I learned this from Yvon Chouinard, founder of Patagonia, in his book Let My People Go Surfing.

Buckminster Fuller, the architect and systems thinker behind the geodesic dome, never chased elegance for its own sake.

He focused entirely on solving the problem. But he treated beauty as a diagnostic. If the finished solution felt clunky, something was still wrong.

Why would beauty signal correctness? One reason is Occam’s razor. Between two competing explanations, the simpler one is preferred. A beautiful solution oftentimes strips away unnecessary complexity and captures only what matters. The clutter is gone, and what remains feels inevitable.

This also reminds me of what David Hilbert said about the importance of scientific work:

“One can measure the importance of a scientific work by the number of earlier publications rendered superfluous by it.”

2. The Equal Odds Rule: The likelihood of any single work becoming a major hit stays roughly the same across a creator’s career. Most great creatives become great not by cracking a secret formula, but simply by producing a lot.

Podcast: Michael Nielsen – How science actually progresses

Psychologist Dean Keith Simonton proposed the equal odds rule: across a creator’s lifetime, the probability that any individual work becomes a major hit stays roughly the same.

What really determines which era they’re most productive in is how much they’re publishing. Any given thing has equal odds of being extremely important.

Of course, there are exceptions. Gödel published almost nothing, yet rewrote the foundations of logic. However, Michael Nielsen believes you need a very good reason not to follow the Equal Odds Rule.

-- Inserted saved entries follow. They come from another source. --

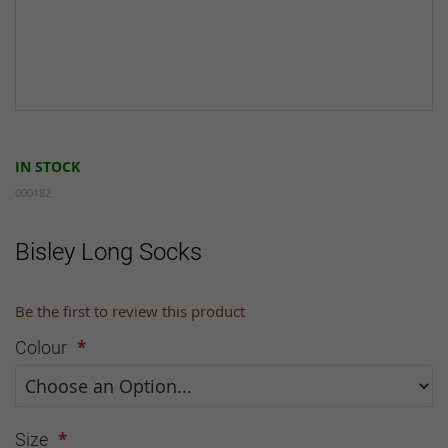
Skip
to
IN STOCK
the
beginning
000182
of
the
Bisley Long Socks
images
gallery
Be the first to review this product
Colour
Size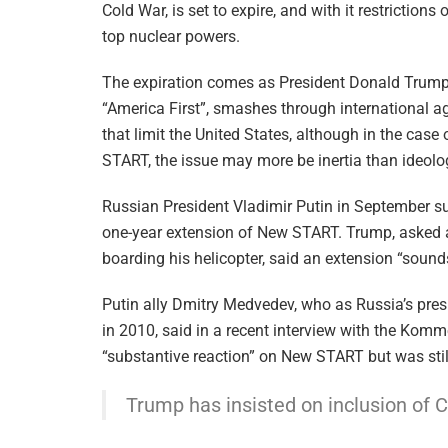
Cold War, is set to expire, and with it restrictions
top nuclear powers.
The expiration comes as President Donald Trump
“America First”, smashes through international 
that limit the United States, although in the case
START, the issue may more be inertia than ideolo
Russian President Vladimir Putin in September s
one-year extension of New START. Trump, asked af
boarding his helicopter, said an extension “sounds
Putin ally Dmitry Medvedev, who as Russia’s pr
in 2010, said in a recent interview with the Kom
“substantive reaction” on New START but was stil
Trump has insisted on inclusion of 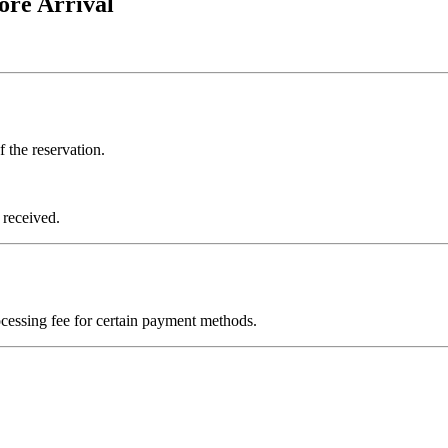
ore Arrival
 the reservation.
 received.
sing fee for certain payment methods.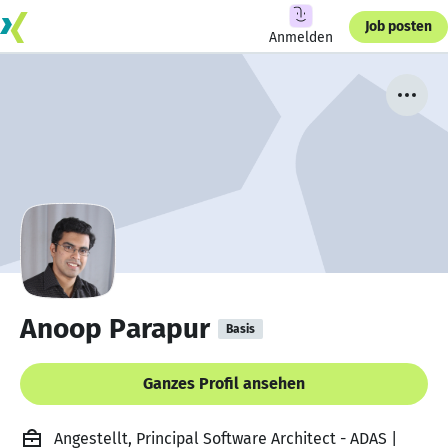
Job posten
Anmelden
Anoop Parapur
Basis
Ganzes Profil ansehen
Angestellt, Principal Software Architect - ADAS |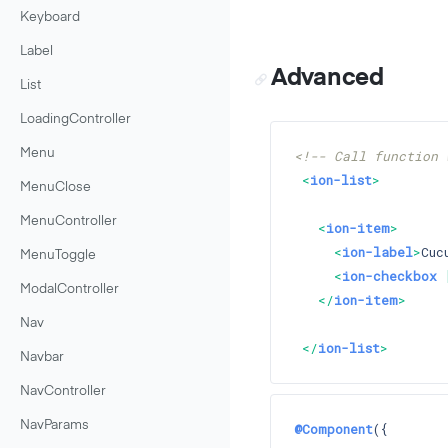
Keyboard
Label
Advanced
List
LoadingController
Menu
<!-- Call function 
<
ion-list
>
MenuClose
MenuController
<
ion-item
>
<
ion-label
>
Cuc
MenuToggle
<
ion-checkbox
 
ModalController
</
ion-item
>
Nav
</
ion-list
>
Navbar
NavController
NavParams
@Component
({
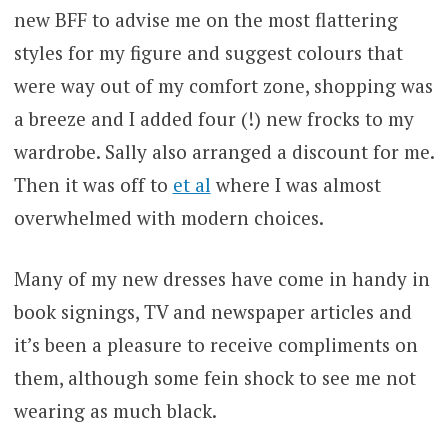
new BFF to advise me on the most flattering
styles for my figure and suggest colours that
were way out of my comfort zone, shopping was
a breeze and I added four (!) new frocks to my
wardrobe. Sally also arranged a discount for me.
Then it was off to
et al
where I was almost
overwhelmed with modern choices.
Many of my new dresses have come in handy in
book signings, TV and newspaper articles and
it’s been a pleasure to receive compliments on
them, although some fein shock to see me not
wearing as much black.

The most successful creatives, Shakespeare, Mozart, and Picasso, did not crack a secret formula. They simply produced an enormous volume of work and let the math do its job.

Nielsen observed that brilliant people who fail to produce anything are often allergic to public judgment. They wait endlessly for the “great project” that will make them famous.

The waiting becomes the work. Nothing ever ships. This echoes Quantity Predicts Quality.

3. The science tech tree is far bigger and more branched than we realize. Most of it will never be explored. An alien civilization’s technology stack would likely be radically different from ours, shaped by different senses and environments.

Podcast: Michael Nielsen – How science actually progresses

There is a popular picture of science as a single linear “tech tree.” First electricity. Then computers. Then AI. As if every advanced civilization eventually walks the same path in roughly the same order.

However, this picture can be too narrow.

The actual tech tree is enormous and densely branched. The path we take is highly contingent on our environment and sensory biases. In other words, scientific progress can be path-dependent and far from inevitable.

For example, the foundations of computer science were laid in the 1930s. But almost a century later, we are still discovering profound and foundational ideas inside those foundations, such as public-key cryptography, decentralized ledgers, and quantum computing. One small branch keeps unfolding into more branches.

Therefore, an alien civilization might have a completely different tech stack. Perhaps they master biology or complex systems long before discovering radio.

If this assumption is true, the corollary is that we have significant agency over the future. Because most of the tech tree will never be explored, we aren’t actually following a map. Instead, we are choosing which branches to grow and which ones to cut off.

This optimistic view on human agency feels close to Definite Optimism.

4. Good ideas can wait a very long time for clean proof. In science, verification loops are often slow, noisy, and sometimes hostile to the truth.

Podcast: Michael Nielsen – How science actually progresses

We tend to imagine that experiments quickly confirm or kill theories. Unfortunately, reality is much messier.

Good ideas can wait a very long time for clean proof.